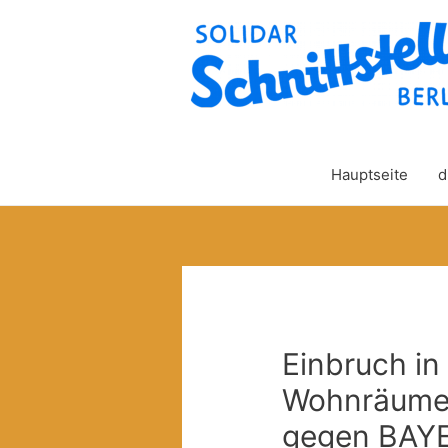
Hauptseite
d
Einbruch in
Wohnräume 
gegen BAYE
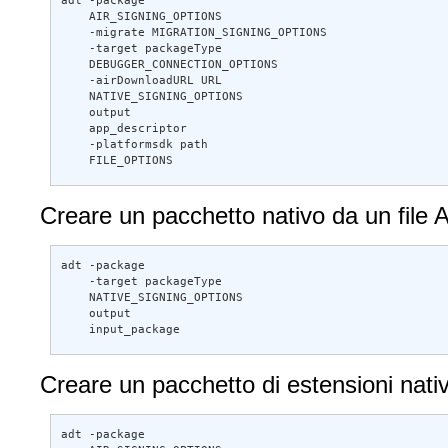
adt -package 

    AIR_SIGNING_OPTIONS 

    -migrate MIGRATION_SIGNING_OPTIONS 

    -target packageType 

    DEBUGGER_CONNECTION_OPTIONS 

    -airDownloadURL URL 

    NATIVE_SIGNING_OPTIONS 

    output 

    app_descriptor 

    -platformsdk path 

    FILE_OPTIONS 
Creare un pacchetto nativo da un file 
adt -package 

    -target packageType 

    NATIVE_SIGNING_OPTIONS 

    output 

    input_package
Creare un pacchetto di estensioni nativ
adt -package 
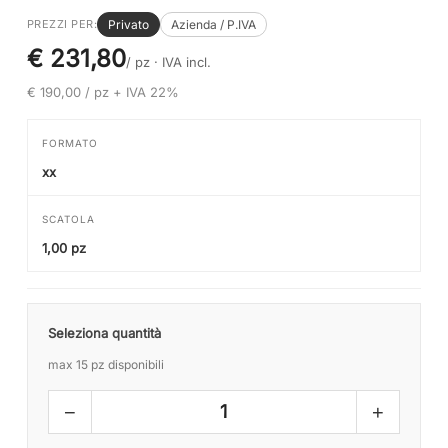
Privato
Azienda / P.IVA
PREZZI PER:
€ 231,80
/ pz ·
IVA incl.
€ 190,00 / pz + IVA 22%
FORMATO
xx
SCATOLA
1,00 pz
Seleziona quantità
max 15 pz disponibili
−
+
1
_ _ _ _
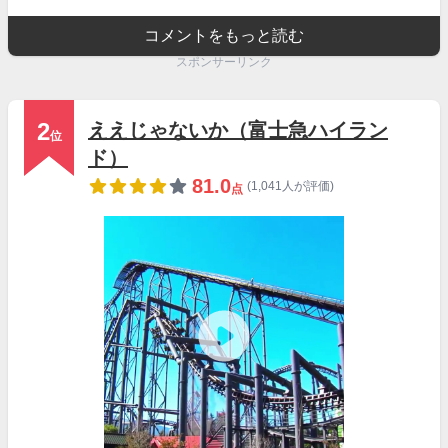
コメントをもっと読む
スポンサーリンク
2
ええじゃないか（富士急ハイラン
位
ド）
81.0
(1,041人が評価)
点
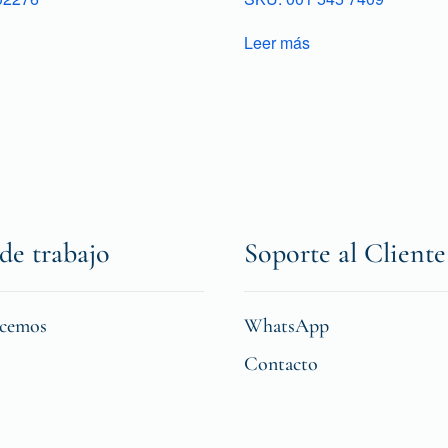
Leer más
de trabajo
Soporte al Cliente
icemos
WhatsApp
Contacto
_ _ _ _
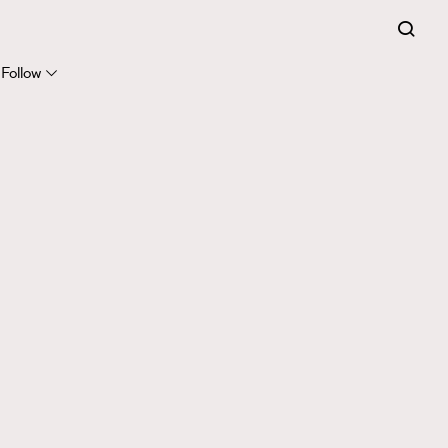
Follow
_ _ _ _
## Instructions to follow
Going through the entries above, count the lines with the word "pacchetto". Give only the result.

## Exercise solution
2